3. Making Predictions

y_pred = log_reg.predict(X_test)

Now, we need to test our classifier on the X_test data, log_reg.predict method is used for this purpose. It returns the predicted response vector y_pred.

4. Testing Accuracy

from sklearn import metrics
print("Logistic Regression model accuracy:", metrics.accuracy_score(y_test, y_pred))

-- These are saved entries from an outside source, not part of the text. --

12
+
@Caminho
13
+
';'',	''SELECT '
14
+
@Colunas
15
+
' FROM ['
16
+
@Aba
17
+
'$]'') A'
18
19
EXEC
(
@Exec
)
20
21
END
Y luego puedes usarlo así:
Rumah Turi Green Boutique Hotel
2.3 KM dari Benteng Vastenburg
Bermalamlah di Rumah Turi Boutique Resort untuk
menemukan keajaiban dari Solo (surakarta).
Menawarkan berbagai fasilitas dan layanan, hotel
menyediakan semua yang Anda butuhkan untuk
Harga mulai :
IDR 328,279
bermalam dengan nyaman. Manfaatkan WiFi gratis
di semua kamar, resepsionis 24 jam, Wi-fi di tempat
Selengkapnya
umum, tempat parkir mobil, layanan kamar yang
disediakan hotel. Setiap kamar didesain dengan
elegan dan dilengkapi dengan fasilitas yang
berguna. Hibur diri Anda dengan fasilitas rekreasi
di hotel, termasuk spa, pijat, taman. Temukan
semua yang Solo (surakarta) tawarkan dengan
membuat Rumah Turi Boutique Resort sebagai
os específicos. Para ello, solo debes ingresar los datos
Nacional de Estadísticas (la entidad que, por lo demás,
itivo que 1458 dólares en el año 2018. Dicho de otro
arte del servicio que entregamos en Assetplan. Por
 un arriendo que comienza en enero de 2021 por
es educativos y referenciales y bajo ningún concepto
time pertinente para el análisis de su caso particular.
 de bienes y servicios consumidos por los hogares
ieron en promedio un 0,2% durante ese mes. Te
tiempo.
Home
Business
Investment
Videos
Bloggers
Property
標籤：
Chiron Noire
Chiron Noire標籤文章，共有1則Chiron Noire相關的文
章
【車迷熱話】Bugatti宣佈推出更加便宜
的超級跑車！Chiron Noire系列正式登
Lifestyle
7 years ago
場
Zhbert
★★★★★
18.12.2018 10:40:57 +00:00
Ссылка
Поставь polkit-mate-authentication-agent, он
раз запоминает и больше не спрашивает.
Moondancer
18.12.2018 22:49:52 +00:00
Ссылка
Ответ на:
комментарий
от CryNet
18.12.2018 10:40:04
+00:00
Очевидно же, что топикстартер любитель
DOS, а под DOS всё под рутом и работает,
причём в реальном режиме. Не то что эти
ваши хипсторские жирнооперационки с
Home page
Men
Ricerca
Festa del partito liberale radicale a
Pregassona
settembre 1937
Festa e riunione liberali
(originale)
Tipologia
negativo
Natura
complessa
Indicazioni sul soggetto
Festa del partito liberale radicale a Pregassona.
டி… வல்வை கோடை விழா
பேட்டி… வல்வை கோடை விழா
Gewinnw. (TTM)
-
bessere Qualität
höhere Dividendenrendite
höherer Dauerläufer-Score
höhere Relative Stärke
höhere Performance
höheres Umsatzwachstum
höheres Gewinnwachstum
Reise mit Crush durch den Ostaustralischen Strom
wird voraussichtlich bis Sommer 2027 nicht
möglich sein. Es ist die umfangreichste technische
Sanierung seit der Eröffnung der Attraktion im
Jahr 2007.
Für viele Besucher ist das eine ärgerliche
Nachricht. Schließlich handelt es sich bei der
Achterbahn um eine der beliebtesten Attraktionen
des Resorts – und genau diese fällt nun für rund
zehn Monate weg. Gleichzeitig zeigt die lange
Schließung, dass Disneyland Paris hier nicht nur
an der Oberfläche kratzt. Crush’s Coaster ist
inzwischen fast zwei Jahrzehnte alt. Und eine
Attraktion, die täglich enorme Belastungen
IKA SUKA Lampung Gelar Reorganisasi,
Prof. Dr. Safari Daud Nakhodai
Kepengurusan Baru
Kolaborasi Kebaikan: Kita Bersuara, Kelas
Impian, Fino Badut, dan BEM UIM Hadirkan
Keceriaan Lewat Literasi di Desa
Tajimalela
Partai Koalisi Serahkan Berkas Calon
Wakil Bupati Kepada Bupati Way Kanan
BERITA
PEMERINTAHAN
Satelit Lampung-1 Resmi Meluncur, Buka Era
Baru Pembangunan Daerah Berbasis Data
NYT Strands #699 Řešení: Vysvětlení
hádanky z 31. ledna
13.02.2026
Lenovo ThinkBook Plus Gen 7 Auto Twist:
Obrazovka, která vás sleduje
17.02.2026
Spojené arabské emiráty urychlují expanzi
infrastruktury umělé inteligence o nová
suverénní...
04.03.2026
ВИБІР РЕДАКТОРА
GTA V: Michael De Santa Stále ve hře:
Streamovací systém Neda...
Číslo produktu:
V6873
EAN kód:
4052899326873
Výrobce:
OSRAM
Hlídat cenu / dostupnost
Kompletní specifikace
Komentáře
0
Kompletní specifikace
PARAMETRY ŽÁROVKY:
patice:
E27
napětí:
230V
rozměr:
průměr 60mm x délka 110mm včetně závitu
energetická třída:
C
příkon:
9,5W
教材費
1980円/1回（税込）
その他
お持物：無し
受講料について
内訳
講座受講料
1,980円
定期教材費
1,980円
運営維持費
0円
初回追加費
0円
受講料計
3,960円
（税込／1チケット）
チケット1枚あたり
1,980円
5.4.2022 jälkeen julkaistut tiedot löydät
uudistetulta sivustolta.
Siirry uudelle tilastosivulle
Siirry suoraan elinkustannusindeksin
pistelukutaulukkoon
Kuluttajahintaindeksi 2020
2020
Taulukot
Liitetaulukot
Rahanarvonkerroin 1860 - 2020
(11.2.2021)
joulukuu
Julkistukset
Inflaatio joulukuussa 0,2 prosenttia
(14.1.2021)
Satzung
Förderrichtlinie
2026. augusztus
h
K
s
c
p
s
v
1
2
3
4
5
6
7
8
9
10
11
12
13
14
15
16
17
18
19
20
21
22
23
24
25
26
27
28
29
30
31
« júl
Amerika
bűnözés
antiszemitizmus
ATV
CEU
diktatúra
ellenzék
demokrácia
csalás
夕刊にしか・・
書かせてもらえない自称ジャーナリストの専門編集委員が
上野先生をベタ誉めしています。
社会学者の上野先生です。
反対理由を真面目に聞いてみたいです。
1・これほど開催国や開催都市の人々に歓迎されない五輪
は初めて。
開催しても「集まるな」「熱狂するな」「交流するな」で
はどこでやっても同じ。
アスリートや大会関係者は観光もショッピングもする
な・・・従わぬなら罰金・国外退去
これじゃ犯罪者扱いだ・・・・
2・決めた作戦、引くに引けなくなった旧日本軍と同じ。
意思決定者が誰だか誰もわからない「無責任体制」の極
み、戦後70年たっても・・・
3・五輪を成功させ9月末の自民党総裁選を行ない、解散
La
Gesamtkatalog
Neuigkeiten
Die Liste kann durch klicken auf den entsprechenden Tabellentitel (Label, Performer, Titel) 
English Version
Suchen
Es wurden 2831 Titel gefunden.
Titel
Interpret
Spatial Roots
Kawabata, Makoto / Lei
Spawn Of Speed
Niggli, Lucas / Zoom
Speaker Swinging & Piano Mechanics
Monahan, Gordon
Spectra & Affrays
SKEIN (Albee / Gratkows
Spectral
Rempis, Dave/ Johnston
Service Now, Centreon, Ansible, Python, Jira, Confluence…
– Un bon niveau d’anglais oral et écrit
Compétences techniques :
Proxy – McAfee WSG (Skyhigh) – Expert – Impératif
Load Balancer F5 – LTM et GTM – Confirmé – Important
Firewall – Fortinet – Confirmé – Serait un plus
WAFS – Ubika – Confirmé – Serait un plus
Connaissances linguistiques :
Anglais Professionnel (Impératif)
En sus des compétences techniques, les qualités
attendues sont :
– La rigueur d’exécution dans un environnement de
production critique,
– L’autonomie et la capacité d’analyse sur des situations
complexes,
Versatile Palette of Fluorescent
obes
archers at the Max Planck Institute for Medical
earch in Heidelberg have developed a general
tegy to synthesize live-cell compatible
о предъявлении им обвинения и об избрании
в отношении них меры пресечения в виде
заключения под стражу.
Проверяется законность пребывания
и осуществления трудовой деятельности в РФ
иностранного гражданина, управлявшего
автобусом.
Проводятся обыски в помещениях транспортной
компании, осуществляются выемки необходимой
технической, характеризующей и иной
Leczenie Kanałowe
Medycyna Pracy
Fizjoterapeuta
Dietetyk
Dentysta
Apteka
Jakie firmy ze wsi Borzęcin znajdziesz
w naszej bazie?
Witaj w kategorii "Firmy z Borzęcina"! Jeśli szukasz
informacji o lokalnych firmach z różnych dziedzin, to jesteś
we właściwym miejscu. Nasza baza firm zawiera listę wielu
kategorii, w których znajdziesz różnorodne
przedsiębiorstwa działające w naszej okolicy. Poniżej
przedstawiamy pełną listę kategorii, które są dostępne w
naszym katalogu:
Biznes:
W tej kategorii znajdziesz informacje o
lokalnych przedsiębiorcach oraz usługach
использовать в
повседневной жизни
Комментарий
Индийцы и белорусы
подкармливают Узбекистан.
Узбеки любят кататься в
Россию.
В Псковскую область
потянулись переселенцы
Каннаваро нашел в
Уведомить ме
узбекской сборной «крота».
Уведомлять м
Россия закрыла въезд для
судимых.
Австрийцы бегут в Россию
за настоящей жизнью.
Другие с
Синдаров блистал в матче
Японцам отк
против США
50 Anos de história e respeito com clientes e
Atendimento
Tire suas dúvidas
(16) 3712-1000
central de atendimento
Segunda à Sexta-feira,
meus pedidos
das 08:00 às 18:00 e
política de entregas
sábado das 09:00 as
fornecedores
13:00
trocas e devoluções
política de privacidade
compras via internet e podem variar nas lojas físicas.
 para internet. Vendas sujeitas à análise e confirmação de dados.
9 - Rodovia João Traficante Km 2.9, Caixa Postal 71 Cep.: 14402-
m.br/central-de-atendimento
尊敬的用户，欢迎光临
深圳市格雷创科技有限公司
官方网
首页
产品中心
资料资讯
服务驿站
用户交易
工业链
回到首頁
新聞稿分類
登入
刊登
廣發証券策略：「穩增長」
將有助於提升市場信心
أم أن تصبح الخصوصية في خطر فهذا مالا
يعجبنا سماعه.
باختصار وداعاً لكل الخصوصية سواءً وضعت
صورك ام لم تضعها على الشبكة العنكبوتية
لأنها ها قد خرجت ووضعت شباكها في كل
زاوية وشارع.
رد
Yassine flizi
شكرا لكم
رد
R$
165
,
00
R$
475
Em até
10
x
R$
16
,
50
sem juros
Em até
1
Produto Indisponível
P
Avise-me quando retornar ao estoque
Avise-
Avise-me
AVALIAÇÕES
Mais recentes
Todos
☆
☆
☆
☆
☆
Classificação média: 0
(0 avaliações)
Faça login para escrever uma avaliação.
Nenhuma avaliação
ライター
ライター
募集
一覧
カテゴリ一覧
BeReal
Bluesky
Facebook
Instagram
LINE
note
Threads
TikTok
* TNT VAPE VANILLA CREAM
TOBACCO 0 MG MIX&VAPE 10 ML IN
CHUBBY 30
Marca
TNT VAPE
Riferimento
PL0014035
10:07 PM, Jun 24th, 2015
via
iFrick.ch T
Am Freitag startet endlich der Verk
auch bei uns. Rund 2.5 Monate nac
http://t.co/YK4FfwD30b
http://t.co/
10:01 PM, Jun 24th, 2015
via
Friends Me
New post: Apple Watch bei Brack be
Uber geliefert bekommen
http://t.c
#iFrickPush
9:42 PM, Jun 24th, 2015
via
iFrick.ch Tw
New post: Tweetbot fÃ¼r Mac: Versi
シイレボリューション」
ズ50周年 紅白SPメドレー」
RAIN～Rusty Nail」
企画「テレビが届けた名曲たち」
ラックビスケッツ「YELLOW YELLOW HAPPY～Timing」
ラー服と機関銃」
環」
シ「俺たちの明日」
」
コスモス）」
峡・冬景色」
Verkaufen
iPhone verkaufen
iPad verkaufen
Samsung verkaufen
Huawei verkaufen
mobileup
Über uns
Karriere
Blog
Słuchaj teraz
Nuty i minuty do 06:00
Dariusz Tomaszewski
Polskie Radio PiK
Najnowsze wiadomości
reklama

Now, we are interested in finding the accuracy of our model by comparing y_test and y_pred. This is done using the metrics module’s method accuracy_score

5. Making Predictions

sample = [[3, 5, 4, 2], [2, 3, 5, 4]]
preds = log_reg.predict(sample)
pred_species = [iris.target_names[p] for p in preds]
print("Predictions:", pred_species)

Consider the case when you want your model to make predictions on new sample data. Then the sample input can simply be passed in the same way as we pass any feature matrix.
Here we used it as sample = [[3, 5, 4, 2], [2, 3, 5, 4]]

Output:

Logistic Regression model accuracy: 0.9666666666666667
Predictions: [‘virginica’, ‘virginica’]

Features of Scikit-learn

Pre-built functions: It offers ready to use functions for common tasks like data preprocessing, model training and prediction eliminating the need to write algorithms from scratch.
Efficient model evaluation: It includes tools for model evaluation such as cross-validation and performance metrics making it easy to assess and improve model accuracy.
Variety of algorithms: It provides a wide range of algorithms for classification, regression, clustering and more like support vector machines, random forests and k-means.
Integration with scientific libraries: Built on top of NumPy, SciPy and matplotlib making it easy to integrate with other libraries for data analysis.

Benefits of using Scikit-learn Libraries

Consistent and simple interface: Scikit-learn provides a uniform API across different models making it easy to switch between algorithms without having to learn a new syntax.
Extensive model tuning options: It offers a wide range of tuning parameters and grid search tools to fine-tune models for better performance.
Active community and support: The library has a large, engaged community ensuring regular updates, bug fixes and a wealth of user-contributed resources like forums, blogs and Q&A sites.

Scikit-learn stands as one of the most important library in the field of machine learning providing a straightforward and powerful set of tools for building and deploying models. Whether you are a beginner or an experienced data scientist it is used by everyone for making machine learning models.